> Work item: For the data below, give the number of lines in which "وزیر" occurs. Include nothing besides that number.
━━━━━━━━
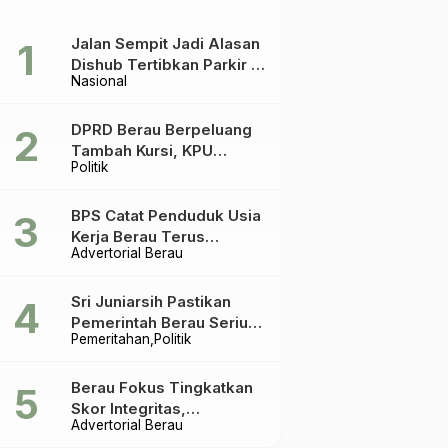
Jalan Sempit Jadi Alasan
Dishub Tertibkan Parkir di
Nasional
Tepian Teratai
DPRD Berau Berpeluang
Tambah Kursi, KPU
Politik
Ingatkan Acuannya UU
Pemilu
BPS Catat Penduduk Usia
Kerja Berau Terus
Advertorial Berau
Meningkat Dua Tahun
Terakhir
Sri Juniarsih Pastikan
Pemerintah Berau Serius
Pemeritahan
Politik
Tangani Reboisasi dan
Tolak Praktik Ilegal
Berau Fokus Tingkatkan
Skor Integritas,
Advertorial Berau
Rekomendasi KPK Jadi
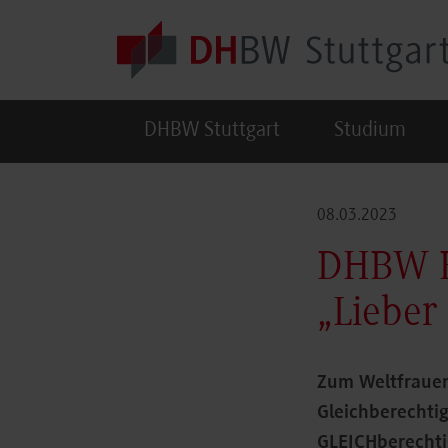
Skip to main content
DHBW Stuttgart
Studium
08.03.2023
DHBW B
„Lieber
Zum Weltfrauen
Gleichberechtig
GLEICHberechti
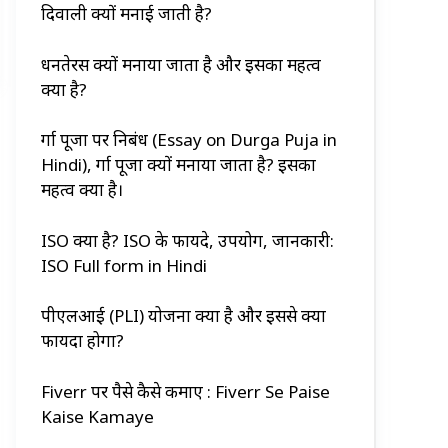
दिवाली क्यों मनाई जाती है?
धनतेरस क्यों मनाया जाता है और इसका महत्व
क्या है?
दुर्गा पूजा पर निबंध (Essay on Durga Puja in
Hindi), दुर्गा पूजा क्यों मनाया जाता है? इसका
महत्व क्या है।
ISO क्या है? ISO के फायदे, उपयोग, जानकारी:
ISO Full form in Hindi
पीएलआई (PLI) योजना क्या है और इससे क्या
फायदा होगा?
Fiverr पर पैसे कैसे कमाए : Fiverr Se Paise
Kaise Kamaye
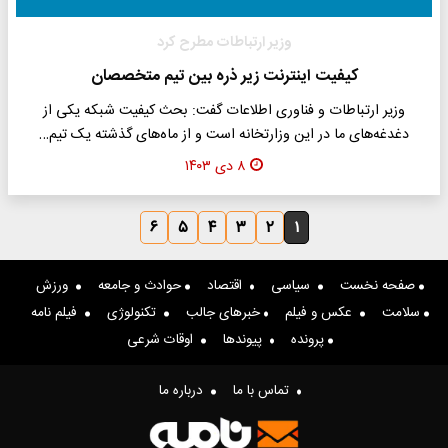
وزیر ارتباطات مطرح کرد
کیفیت اینترنت زیر ذره بین تیم متخصصان
وزیر ارتباطات و فناوری اطلاعات گفت: بحث کیفیت شبکه یکی از
دغدغه‌های ما در این وزارتخانه است و از ماه‌های گذشته یک تیم…
۸ دی ۱۴۰۳
۶
۵
۴
۳
۲
۱
صفحه نخست
سیاسی
اقتصاد
حوادث و جامعه
ورزش
سلامت
عکس و فیلم
خبرهای جالب
تکنولوژی
فیلم نامه
پرونده
پیوندها
اوقات شرعی
تماس با ما
درباره ما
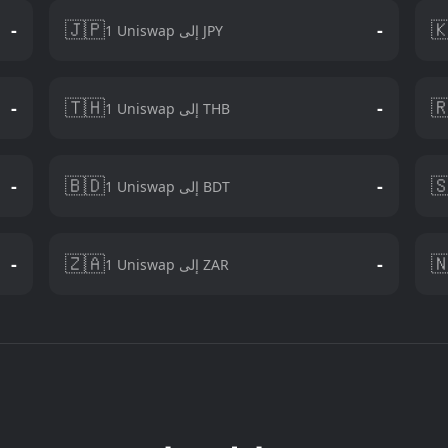
🇯🇵

-
-
1 Uniswap إلى JPY
🇹🇭

-
-
1 Uniswap إلى THB
🇧🇩

-
-
1 Uniswap إلى BDT
🇿🇦

-
-
1 Uniswap إلى ZAR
━━━━━━━━
> Reply to the task: 2